After waiting on government for 15 years, said Speaker Rebecca Kadaga, a Bill on medical insurance will be introduced by the Committee on Health and legislated by Parliament during the current session.
The current session commenced in June 2019 and ends in May 2020.
While receiving a petition from the Kabarole District Elders’ Council, Kadaga said the medical insurance law will address concerns by elders that they should be exempted from making mandatory contributions to the scheme.
“On the general medical insurance for all citizens, we have been asking government for about 15 years for a medical insurance Bill for all citizens…I have told the Health Committee to draft our own Bill, which we are going to handle and pass in this session,” said Kadaga.
Mr Amos Manyira, the Chairperson of Kabarole District Elders’ Council submitted to Speaker Kadaga an eight point wish list, which included cries for medical insurance, representation in Parliament, sorting endless land wrangles and a monthly stipend for elders.
Last week, Cabinet approved a medical insurance Bill named the National Health Insurance Scheme, which the Ministry of Health is spearheading.
In the proposal, which officials from the Health Ministry defended at a news conference last week, workers will surrender 4 per cent of their monthly salary to finance the scheme.
The rest of the population in the informal sector, it was proposed, will spend a monthly Shs100,000 for the scheme.
Elders, the disabled and street kids were enlisted among those who will get free medical cover.
The proposal has elicited support from a section of Ugandans, but workers criticize it as a new burden on their purse.
Mr Manyira said a special revolving fund for the elderly should be created, so that they can evade microfinance institutions, which he says are hesitant to approve their loan requests “because they think we are about to die and can therefore not be trusted with loans”.
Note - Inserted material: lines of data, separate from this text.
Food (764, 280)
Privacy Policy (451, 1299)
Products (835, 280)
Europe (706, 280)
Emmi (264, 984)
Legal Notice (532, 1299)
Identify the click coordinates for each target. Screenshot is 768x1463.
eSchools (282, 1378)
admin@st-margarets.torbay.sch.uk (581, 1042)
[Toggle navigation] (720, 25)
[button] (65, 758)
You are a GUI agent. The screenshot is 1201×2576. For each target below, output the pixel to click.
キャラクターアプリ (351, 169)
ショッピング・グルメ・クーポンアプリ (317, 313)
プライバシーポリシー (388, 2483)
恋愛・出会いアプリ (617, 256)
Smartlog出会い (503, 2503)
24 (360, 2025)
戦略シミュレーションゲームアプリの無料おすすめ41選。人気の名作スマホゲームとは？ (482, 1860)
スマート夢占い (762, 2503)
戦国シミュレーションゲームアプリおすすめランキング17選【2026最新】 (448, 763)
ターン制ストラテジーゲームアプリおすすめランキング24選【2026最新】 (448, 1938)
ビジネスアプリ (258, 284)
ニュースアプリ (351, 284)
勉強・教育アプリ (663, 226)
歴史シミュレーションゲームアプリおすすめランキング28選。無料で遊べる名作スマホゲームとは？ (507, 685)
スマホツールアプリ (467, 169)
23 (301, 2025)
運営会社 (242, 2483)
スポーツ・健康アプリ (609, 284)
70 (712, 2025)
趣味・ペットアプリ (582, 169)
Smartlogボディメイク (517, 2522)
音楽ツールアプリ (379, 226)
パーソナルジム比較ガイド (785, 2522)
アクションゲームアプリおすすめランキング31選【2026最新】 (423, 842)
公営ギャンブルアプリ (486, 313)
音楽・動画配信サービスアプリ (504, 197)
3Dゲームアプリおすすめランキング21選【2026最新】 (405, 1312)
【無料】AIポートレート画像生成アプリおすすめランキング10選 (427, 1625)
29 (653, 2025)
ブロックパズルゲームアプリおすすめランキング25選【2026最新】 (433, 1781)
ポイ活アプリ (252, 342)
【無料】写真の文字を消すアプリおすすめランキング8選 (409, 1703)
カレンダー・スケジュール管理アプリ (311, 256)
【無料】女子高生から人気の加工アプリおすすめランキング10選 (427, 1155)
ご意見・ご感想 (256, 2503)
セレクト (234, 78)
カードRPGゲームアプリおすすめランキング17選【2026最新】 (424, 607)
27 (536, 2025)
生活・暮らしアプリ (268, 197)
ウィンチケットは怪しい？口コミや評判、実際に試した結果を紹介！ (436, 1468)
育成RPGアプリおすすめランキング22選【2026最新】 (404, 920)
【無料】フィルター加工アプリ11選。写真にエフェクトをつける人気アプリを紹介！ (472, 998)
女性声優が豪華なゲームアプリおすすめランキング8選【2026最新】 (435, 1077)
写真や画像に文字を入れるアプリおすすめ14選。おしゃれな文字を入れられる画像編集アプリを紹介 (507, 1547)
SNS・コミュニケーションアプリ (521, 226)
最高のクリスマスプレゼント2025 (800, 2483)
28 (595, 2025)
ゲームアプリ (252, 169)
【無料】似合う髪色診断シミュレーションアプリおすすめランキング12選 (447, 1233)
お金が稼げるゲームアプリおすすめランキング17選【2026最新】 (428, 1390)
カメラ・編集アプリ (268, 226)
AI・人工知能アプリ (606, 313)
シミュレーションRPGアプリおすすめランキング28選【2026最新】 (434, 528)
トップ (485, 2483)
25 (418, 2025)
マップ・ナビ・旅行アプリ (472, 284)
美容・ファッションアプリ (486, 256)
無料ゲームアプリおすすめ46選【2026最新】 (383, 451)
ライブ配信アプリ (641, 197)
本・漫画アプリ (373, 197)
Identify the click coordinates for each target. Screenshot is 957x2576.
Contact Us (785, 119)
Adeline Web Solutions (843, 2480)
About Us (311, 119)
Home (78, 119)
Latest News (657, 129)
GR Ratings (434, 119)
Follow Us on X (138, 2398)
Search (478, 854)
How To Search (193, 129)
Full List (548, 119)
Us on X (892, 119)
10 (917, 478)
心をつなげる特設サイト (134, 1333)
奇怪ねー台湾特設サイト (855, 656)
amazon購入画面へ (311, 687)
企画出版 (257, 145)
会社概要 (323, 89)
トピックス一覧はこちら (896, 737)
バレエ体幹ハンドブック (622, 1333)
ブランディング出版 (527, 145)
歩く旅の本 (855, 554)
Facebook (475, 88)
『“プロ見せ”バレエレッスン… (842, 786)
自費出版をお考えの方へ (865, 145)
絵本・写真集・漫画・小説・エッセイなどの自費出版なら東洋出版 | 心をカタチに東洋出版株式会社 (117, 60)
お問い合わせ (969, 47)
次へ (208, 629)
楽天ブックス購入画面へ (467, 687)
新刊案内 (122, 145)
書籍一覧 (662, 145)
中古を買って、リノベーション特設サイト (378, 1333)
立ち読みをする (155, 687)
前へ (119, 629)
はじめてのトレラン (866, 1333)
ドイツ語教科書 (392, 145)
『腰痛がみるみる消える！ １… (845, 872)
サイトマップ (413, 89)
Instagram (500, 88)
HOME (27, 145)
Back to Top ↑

On the elders’ complaint about lack of representation in Parliament, Kadaga cascaded the blame to government, which she said has been dragging its feet on electoral reforms for long, where such proposals could be considered.
“As you may have heard, I have been battling with the Minister for Justice and Constitutional Affairs [Maj Gen Kahinda Otafiire] and the Attorney General; I have been telling them to bring the reforms so that our people can be represented,” said Kadaga.
“I had given them an ultimatum of up to April this year but they have not complied but we shall continue putting them on pressure,” she added.
Kadaga also blamed the failure to roll out the elders’ monthly stipend on government, which he said cancelled funds approved by Parliament for the purpose.
“As Parliament, we passed the resolution that all elders in Uganda should be given money; we even appropriated money for that but when it went to Cabinet, it was cancelled,” said Kadaga.
Kadaga was hosted by area MP Sylvia Rwabwogo (NRM, Kabarole district), Hon Alex Ruhunda (NRM, Fort Portal Municipality) and local leaders.
A Sacco for the elderly in Kabarole was also launched, with Speaker Kadaga as its patron. She contributed Shs5 million for the Sacco.